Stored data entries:
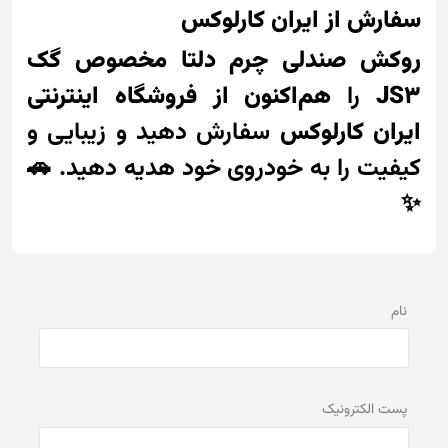
سفارش از ایران کارلوکس
روکش صندلی چرم دلتا مخصوص گک
JS3
را
هم‌اکنون از فروشگاه اینترنتی
ایران کارلوکس
سفارش دهید و زیبایی و
کیفیت را به خودروی خود هدیه دهید. 🚗
✨
نام
پست الكترونيک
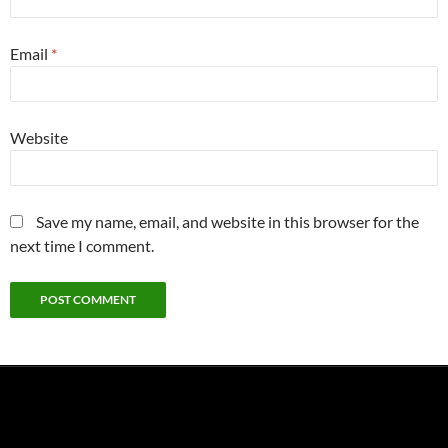
Email
*
Website
Save my name, email, and website in this browser for the
next time I comment.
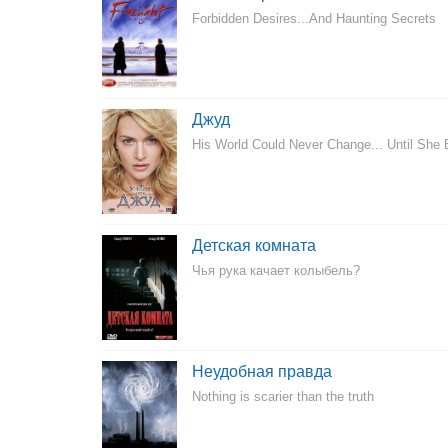
Forbidden Desires...And Haunting Secrets
Джуд
His World Could Never Change... Until She
Детская комната
Чья рука качает колыбель?
Неудобная правда
Nothing is scarier than the truth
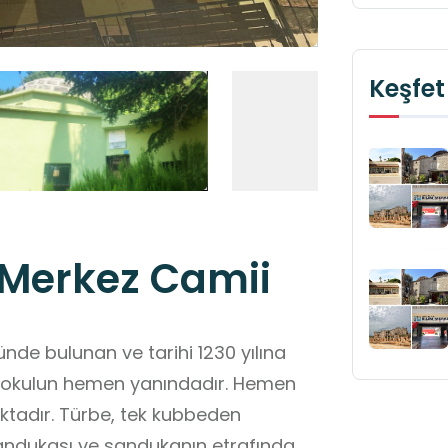
Keşfet
 Merkez Camii
ünde bulunan ve tarihi 1230 yılına
ilkokulun hemen yanındadır. Hemen
ktadır. Türbe, tek kubbeden
 sandukası ve sandukanın etrafında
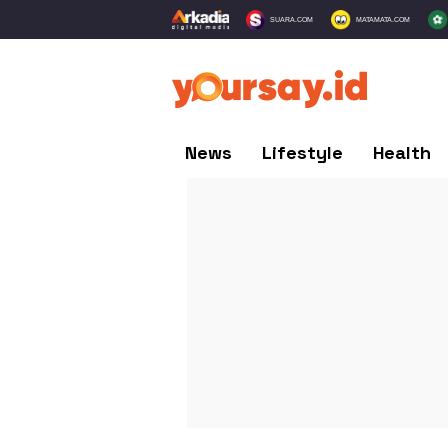
SUARA.COM
MATAMATA.COM
News
Lifestyle
Health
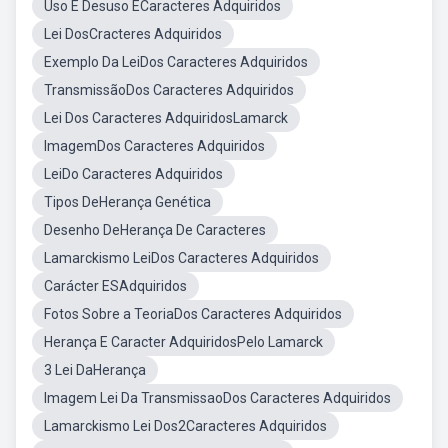
Uso E Desuso ECaracteres Adquiridos
Lei DosCracteres Adquiridos
Exemplo Da LeiDos Caracteres Adquiridos
TransmissãoDos Caracteres Adquiridos
Lei Dos Caracteres AdquiridosLamarck
ImagemDos Caracteres Adquiridos
LeiDo Caracteres Adquiridos
Tipos DeHerança Genética
Desenho DeHerança De Caracteres
Lamarckismo LeiDos Caracteres Adquiridos
Carácter ESAdquiridos
Fotos Sobre a TeoriaDos Caracteres Adquiridos
Herança E Caracter AdquiridosPelo Lamarck
3 Lei DaHerança
Imagem Lei Da TransmissaoDos Caracteres Adquiridos
Lamarckismo Lei Dos2Caracteres Adquiridos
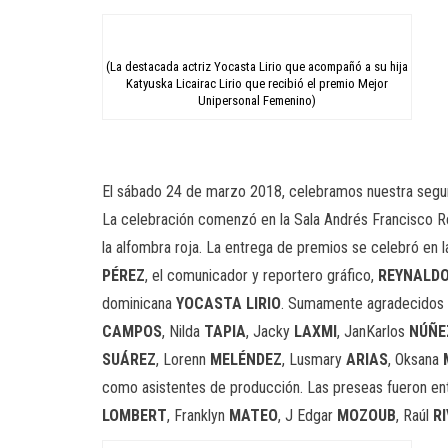
(La destacada actriz Yocasta Lirio que acompañó a su hija
Katyuska Licairac Lirio que recibió el premio Mejor
Unipersonal Femenino)
El sábado 24 de marzo 2018, celebramos nuestra segu
La celebración comenzó en la Sala Andrés Francisco R
la alfombra roja. La entrega de premios se celebró en la
PÉREZ
, el comunicador y reportero gráfico,
REYNALDO
dominicana
YOCASTA LIRIO
. Sumamente agradecidos a
CAMPOS
, Nilda
TAPIA
, Jacky
LAXMI
, JanKarlos
NÚÑE
SUÁREZ
, Lorenn
MELÉNDEZ
, Lusmary
ARIAS
, Oksana
como asistentes de producción. Las preseas fueron e
LOMBERT
, Franklyn
MATEO
, J Edgar
MOZOUB
, Raúl
R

ACTIVITY:
Every line of the entries above that includes "ایران" should be copied.

RESULT:
سفارش از ایران کارلوکس
ایران کارلوکس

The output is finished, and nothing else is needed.